→ YOUR ASSIGNMENT:
For each line below, check for "Adulți"; give only the total of lines where it occurs.

→ SUPPLIED ENTRIES:
____________

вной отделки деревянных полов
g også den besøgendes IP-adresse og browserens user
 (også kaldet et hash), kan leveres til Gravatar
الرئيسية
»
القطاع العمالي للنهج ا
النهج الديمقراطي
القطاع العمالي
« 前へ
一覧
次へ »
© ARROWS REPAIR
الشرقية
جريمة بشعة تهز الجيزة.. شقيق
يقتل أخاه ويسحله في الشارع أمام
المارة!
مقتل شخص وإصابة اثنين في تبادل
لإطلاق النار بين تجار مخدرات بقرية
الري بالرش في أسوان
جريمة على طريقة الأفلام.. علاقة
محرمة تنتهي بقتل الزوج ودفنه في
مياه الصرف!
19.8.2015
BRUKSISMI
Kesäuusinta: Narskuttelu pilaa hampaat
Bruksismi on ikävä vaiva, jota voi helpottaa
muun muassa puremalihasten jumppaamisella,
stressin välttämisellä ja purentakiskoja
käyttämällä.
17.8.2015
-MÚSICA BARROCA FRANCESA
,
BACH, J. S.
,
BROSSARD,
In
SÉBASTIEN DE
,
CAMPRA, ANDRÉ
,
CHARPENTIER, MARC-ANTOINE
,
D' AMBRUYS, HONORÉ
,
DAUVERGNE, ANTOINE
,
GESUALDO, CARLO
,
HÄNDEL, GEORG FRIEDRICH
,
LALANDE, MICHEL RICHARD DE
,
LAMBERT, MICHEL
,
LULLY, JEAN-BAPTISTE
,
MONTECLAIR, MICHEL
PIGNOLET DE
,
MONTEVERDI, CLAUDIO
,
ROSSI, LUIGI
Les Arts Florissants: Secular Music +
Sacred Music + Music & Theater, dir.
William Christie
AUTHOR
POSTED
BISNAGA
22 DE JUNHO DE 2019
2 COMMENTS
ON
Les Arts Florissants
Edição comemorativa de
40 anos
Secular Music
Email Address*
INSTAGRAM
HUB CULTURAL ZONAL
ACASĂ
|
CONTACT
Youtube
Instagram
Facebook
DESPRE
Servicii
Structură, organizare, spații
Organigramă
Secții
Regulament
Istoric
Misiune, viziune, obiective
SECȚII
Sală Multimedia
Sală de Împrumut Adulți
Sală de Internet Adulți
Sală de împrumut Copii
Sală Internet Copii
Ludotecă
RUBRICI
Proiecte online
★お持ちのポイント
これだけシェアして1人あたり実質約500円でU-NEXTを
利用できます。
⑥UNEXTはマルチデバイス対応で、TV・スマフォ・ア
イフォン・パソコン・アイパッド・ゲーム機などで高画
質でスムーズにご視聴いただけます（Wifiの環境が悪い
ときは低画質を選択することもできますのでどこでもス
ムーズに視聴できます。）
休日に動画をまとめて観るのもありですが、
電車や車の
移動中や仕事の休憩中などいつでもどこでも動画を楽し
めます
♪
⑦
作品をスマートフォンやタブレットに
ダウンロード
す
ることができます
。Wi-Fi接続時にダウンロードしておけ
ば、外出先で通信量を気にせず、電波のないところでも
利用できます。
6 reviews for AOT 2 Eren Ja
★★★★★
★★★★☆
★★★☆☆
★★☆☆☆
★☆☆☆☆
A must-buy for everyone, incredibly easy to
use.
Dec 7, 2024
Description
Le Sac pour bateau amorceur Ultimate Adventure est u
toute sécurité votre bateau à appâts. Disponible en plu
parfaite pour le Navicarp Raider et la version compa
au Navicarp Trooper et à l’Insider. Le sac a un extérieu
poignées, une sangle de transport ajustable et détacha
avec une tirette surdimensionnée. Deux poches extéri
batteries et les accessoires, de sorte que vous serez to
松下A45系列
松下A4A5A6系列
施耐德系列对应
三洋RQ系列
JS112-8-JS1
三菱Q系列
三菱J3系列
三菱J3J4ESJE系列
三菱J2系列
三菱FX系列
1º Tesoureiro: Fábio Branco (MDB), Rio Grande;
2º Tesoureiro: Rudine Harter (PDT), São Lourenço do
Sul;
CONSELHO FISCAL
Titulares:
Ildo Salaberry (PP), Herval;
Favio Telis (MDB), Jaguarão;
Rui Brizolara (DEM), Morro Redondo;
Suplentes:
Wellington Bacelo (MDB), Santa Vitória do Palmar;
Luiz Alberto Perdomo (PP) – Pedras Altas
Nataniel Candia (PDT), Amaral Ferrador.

____________

→ RESPONSE:
2